● **Task**: The answer must be every line of the records below that contains the word "Teilnehmer".

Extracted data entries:
=======

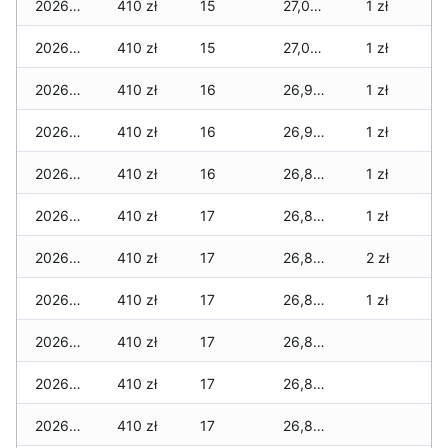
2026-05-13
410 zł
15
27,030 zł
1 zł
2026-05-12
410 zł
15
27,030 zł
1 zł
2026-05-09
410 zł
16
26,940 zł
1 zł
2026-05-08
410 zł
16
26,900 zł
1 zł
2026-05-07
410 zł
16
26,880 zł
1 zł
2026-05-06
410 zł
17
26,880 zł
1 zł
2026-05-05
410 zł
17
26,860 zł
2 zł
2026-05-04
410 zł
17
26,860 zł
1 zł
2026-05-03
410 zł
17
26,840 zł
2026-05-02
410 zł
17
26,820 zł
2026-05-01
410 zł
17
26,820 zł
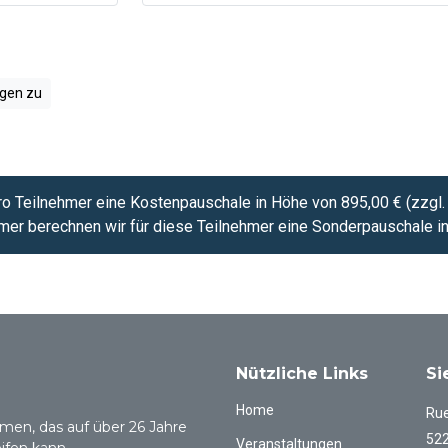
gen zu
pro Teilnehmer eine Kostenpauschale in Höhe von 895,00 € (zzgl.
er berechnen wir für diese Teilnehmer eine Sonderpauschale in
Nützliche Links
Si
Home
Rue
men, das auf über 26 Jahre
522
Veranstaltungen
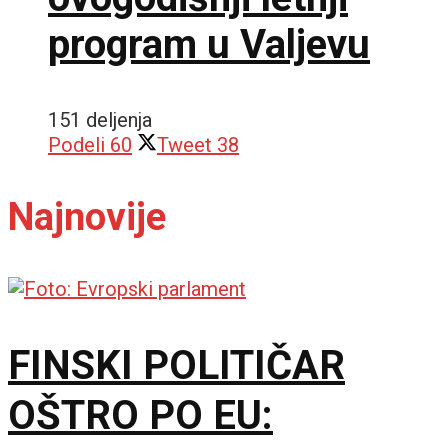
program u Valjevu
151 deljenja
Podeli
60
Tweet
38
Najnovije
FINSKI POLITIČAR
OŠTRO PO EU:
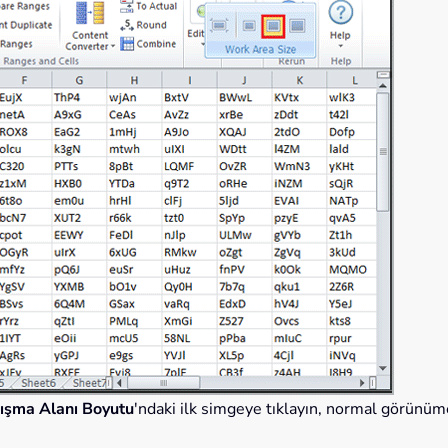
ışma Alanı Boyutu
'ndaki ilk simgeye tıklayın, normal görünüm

=======

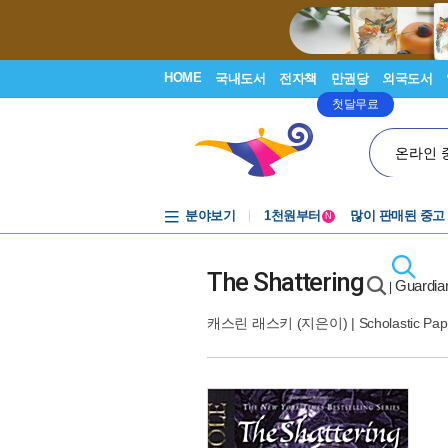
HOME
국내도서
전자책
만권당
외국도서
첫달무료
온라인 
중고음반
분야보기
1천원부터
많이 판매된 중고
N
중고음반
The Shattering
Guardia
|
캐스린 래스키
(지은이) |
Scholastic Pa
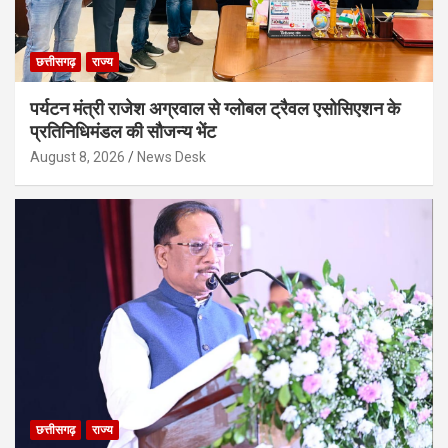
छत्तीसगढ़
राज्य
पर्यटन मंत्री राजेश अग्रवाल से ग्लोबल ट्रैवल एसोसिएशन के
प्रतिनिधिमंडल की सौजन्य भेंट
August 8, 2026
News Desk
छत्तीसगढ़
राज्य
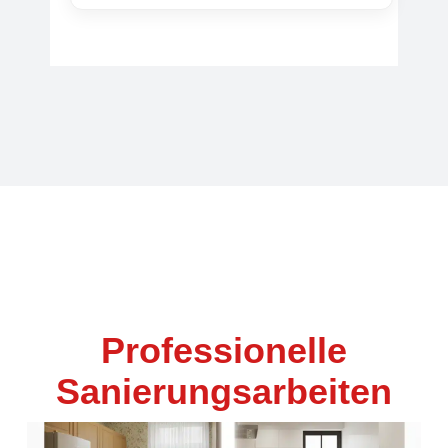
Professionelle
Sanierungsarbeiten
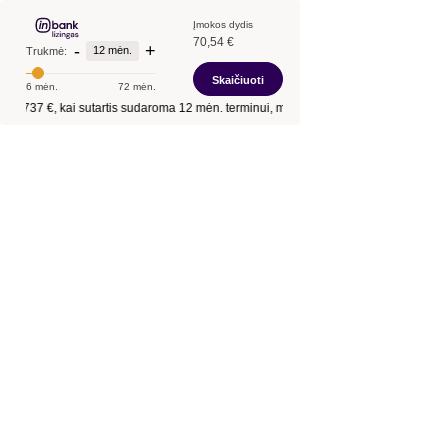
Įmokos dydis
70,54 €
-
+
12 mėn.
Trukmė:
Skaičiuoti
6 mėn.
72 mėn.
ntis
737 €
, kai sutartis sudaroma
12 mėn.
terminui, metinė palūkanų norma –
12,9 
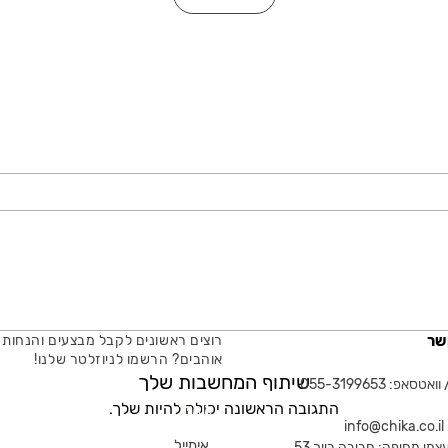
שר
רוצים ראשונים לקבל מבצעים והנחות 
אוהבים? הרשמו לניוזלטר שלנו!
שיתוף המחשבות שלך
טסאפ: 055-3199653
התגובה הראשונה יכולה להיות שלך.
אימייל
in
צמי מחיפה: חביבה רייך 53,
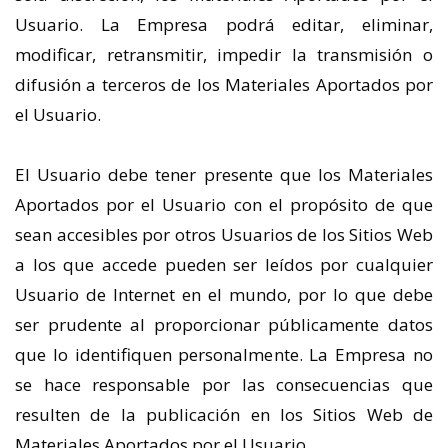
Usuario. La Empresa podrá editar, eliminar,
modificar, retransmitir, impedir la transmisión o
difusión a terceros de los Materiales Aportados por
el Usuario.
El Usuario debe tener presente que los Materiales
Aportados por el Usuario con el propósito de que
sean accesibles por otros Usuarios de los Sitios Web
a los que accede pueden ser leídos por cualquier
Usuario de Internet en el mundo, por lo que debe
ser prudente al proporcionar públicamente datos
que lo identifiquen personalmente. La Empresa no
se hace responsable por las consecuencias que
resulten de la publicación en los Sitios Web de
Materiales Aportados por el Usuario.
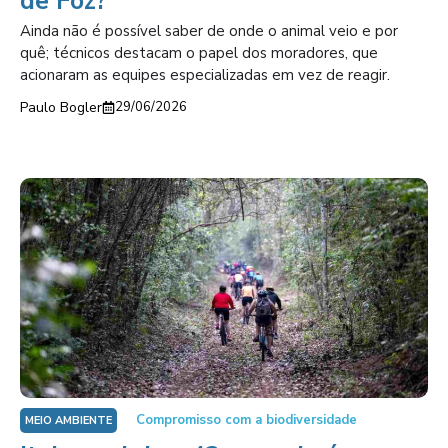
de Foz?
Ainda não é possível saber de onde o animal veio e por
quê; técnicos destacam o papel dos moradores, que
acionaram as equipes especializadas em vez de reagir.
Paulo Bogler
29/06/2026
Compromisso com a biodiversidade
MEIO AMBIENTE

=======

● **Response**:
pro Teilnehmer eine Kostenpauschale in Höhe von 895,00 € (zzgl.
er berechnen wir für diese Teilnehmer eine Sonderpauschale in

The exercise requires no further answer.